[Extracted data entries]
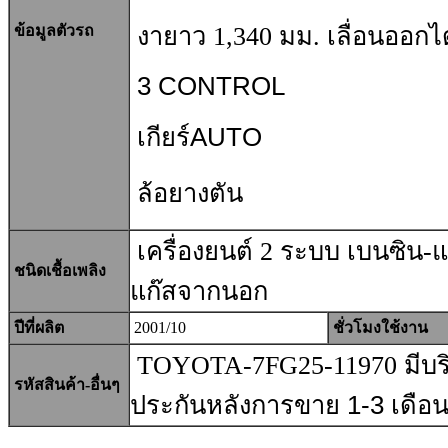
ข้อมูลตัวรถ
งายาว
1,340 มม. เลื่อนออกได
3 CONTROL
เกียร์AUTO
ล้อยางตัน
เครื่องยนต์ 2 ระบบ เบนซิน-
แ
ชนิดเชื้อเพลิง
แก๊สจากนอก
ปีที่ผลิต
2001/10
ชั่วโมงใช้งาน
TOYOTA-7FG25-11970 มีบริก
รหัสสินค้า-อื่นๆ
ประกันหลังการขาย
1-3
เดือ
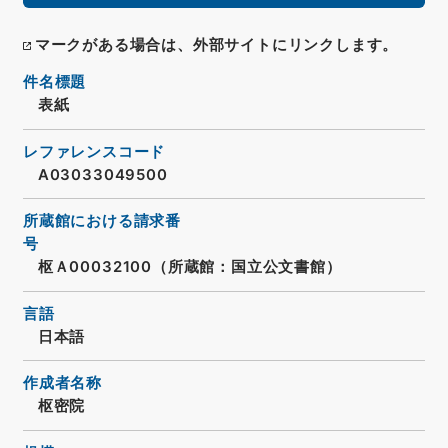
マークがある場合は、外部サイトにリンクします。
件名標題
表紙
レファレンスコード
A03033049500
所蔵館における請求番
号
枢Ａ00032100（所蔵館：国立公文書館）
言語
日本語
作成者名称
枢密院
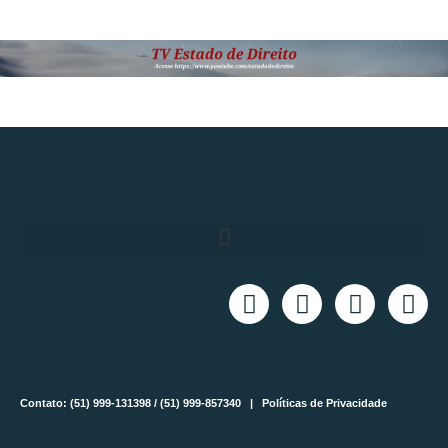
Contato: (51) 999-131398 / (51) 999-857340 |
Políticas de Privacidade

* **TRY IT**: Set the records down again exactly, with no pictures.

* **REPLY TO THE EXERCISE**:
ข้อมูลตัวรถ
งายาว
1,340 มม. เลื่อนออกได
3 CONTROL
เกียร์AUTO
ล้อยางตัน
เครื่องยนต์ 2 ระบบ เบนซิน-
แ
ชนิดเชื้อเพลิง
แก๊สจากนอก
ปีที่ผลิต
2001/10
ชั่วโมงใช้งาน
TOYOTA-7FG25-11970 มีบริก
รหัสสินค้า-อื่นๆ
ประกันหลังการขาย
1-3
เดือ
マークがある場合は、外部サイトにリンクします。
件名標題
表紙
レファレンスコード
A03033049500
所蔵館における請求番
号
枢Ａ00032100（所蔵館：国立公文書館）
言語
日本語
作成者名称
枢密院
Contato: (51) 999-131398 / (51) 999-857340 |
Políticas de Privacidade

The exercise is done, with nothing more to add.